Cybercriminalité internationale : comment les réseaux criminels dérobent des millions en quelques heures
Aurélien Fontevive
La cybercriminalité moderne : un fléau qui s’organise à l’échelle mondiale
Dans le paysage numérique actuel, la cybercriminalité n’est plus l’œuvre d’individus isolés mais s’est transformée en une industrie criminelle organisée et sophistiquée. Selon le rapport annuel de l’ANSSI, les pertes liées à la cybercriminalité ont dépassé 4 milliards d’euros en France en 2024, une augmentation de 37% par rapport à l’année précédente. La cybercriminalité internationale représente aujourd’hui l’une des plus grandes menaces pour la sécurité économique mondiale, exploitant les failles des systèmes numériques pour siphonner des sommes colossales en un temps record.
Cette réalité a été cruellement illustrée par l’affaire récente dévoilée par la police de Bengaluru, où un réseau criminel a réussi à dérober 47 crores de roupies (environ 5,6 millions de dollars) d’une société de financement privée en seulement deux heures et demie. Cette opération spectaculaire met en lumière l’évolution des techniques d’attaque et l’organisation transnationale des groupes criminels, qui exploitent désormais des infrastructures dispersées à travers le monde pour maximiser leur anonymat et leurs profits.
Le cas emblématique : l’attaque contre Wisdom Finance
Dans la nuit du 6 octobre dernier, des hackers ont infiltré les systèmes de Wisdom Finance Pvt. Ltd., une société financière privée, et exécuté 1 782 transactions non autorisées en l’espace de 150 minutes seulement. Les fonds ont été immédiatement transférés vers 656 comptes bancaires distincts à travers l’Inde, une stratégie destinée à compliquer le suivi et la récupération des fonds.
Selon le dépôt de plainte effectué par un directeur senior de Wisdom Finance, ces transactions n’ont pas émané des systèmes officiels ou des adresses IP enregistrées de l’entreprise. Au contraire, elles ont été tracées vers des adresses IP étrangères, principalement issues de Hong Kong et de Lithuanie. Cette utilisation d’infrastructures situées dans plusieurs pays illustre la dimension internationale coordonnée de l’opération criminelle.
Le commissaire de police de la ville, Seemant Kumar Singh, a souligné l’importance de cette affaire : “C’est le premier cas de ce genre résolu par l’équipe du CCB. Nous avons rassemblé les détails des accusés à Dubaï, et des efforts sont en cours pour les retrouver.” La police a annoncé une récupération partielle de 10 crores de roupies (environ 1,2 million de dollars) des fonds dérobés, une avancée significative mais encore insuffisante face à l’ampleur du préjudice.
Les mécanismes d’attaque : une sophistication inquiétante
L’analyse technique de l’attaque contre Wisdom Finance révèle une approche méthodique et techniquement avancée.

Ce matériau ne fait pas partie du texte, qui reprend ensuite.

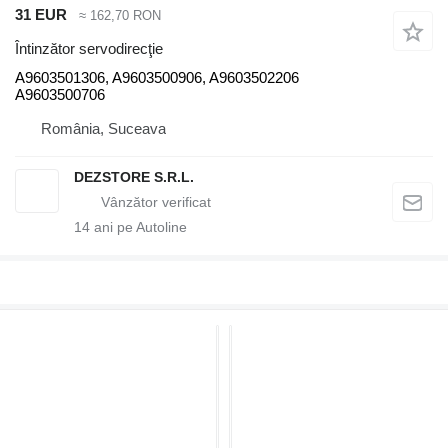
31 EUR
≈ 162,70 RON
Întinzător servodirecţie
A9603501306, A9603500906, A9603502206
A9603500706
România, Suceava
DEZSTORE S.R.L.
14
ani pe Autoline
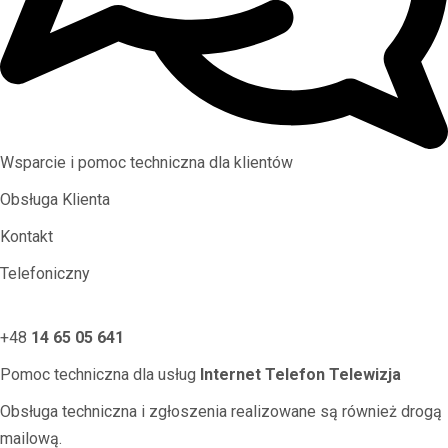
Wsparcie i pomoc techniczna dla klientów
Obsługa Klienta
Kontakt
Telefoniczny
+48
14 65 05 641
Pomoc techniczna dla usług
Internet Telefon Telewizja
Obsługa techniczna i zgłoszenia realizowane są również drogą
mailową.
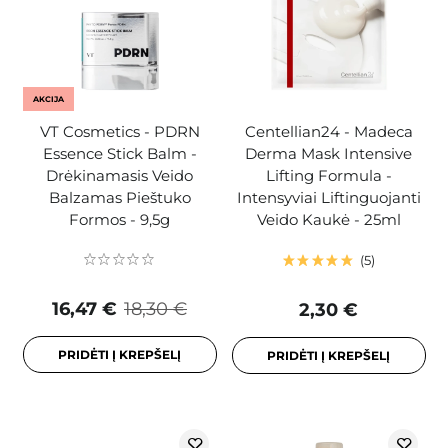
AKCIJA
VT Cosmetics - PDRN
Centellian24 - Madeca
Essence Stick Balm -
Derma Mask Intensive
Drėkinamasis Veido
Lifting Formula -
Balzamas Pieštuko
Intensyviai Liftinguojanti
Formos - 9,5g
Veido Kaukė - 25ml
5
16,47 €
18,30 €
2,30 €
PRIDĖTI Į KREPŠELĮ
PRIDĖTI Į KREPŠELĮ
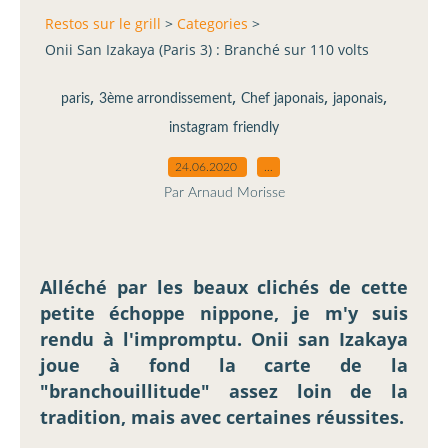
Restos sur le grill
>
Categories
>
Onii San Izakaya (Paris 3) : Branché sur 110 volts
,
,
,
,
paris
3ème arrondissement
Chef japonais
japonais
instagram friendly
24.06.2020
…
Par Arnaud Morisse
Alléché par les beaux clichés de cette
petite échoppe nippone, je m'y suis
rendu à l'impromptu. Onii san Izakaya
joue à fond la carte de la
"branchouillitude" assez loin de la
tradition, mais avec certaines réussites.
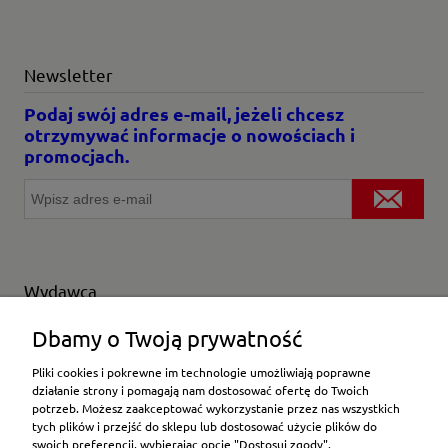
Newsletter
Podaj swój adres e-mail, jeżeli chcesz
otrzymywać informacje o nowościach i
promocjach.
Wydawca
Wybierz producenta
Dbamy o Twoją prywatność
Pliki cookies i pokrewne im technologie umożliwiają poprawne
działanie strony i pomagają nam dostosować ofertę do Twoich
potrzeb. Możesz zaakceptować wykorzystanie przez nas wszystkich
Moje konto
tych plików i przejść do sklepu lub dostosować użycie plików do
swoich preferencji, wybierając opcję "Dostosuj zgody".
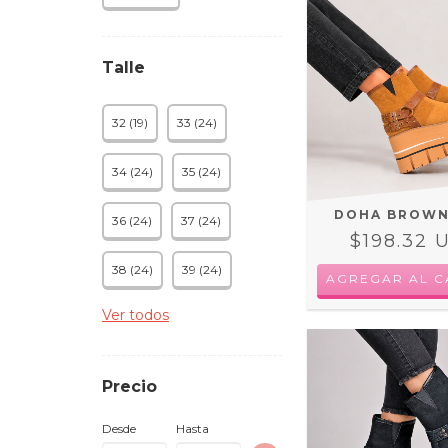
Talle
32 (19)
33 (24)
34 (24)
35 (24)
DOHA BROWN
36 (24)
37 (24)
$198.32 
38 (24)
39 (24)
AGREGAR AL C
Ver todos
Precio
Desde
Hasta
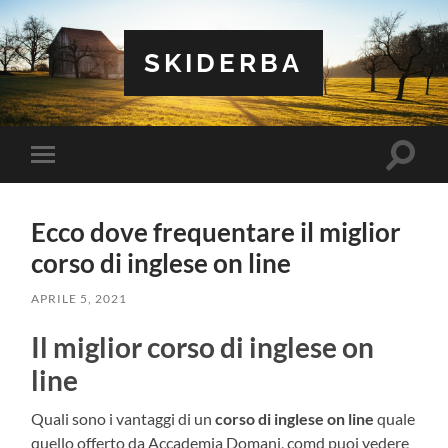
SKIDERBA
Attiva/
Attiva/disattiva
il
il
campo
menu
di
sui
ricerca
Ecco dove frequentare il miglior
dispositivi
mobili
corso di inglese on line
APRILE 5, 2021
Il miglior corso di inglese on
line
Quali sono i vantaggi di un
corso di inglese on line
quale
quello offerto da Accademia Domani, comd puoi vedere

Les pirates ont exploité des vulnérabilités dans les systèmes d’API de l’entreprise, leur permettant de contourner les défenses internes et d’initier les transferts massifs de fonds. Cette méthode s’inscrit dans une tendance croissante d’attaques ciblant les interfaces de programmation applicative (API), qui sont souvent moins protégées que les systèmes principaux.
L’enquête a révélé que les attaquants ont utilisé une combinaison de techniques pour maximiser leur efficacité :
- Infiltration des systèmes via des points d’accès vulnérables
- Automatisation des transactions pour exécuter un grand nombre d’opérations en peu de temps
- Diversification des comptes bénéficiaires pour compliquer le suivi
- Utilisation d’adresses IP éloignées pour masquer l’origine réelle des attaques
Cette approche multi-couches représente une évolution majeure par rapport aux méthodes traditionnelles de cybercriminalité, démontrant une sophistication organisationnelle et technique inquiétante.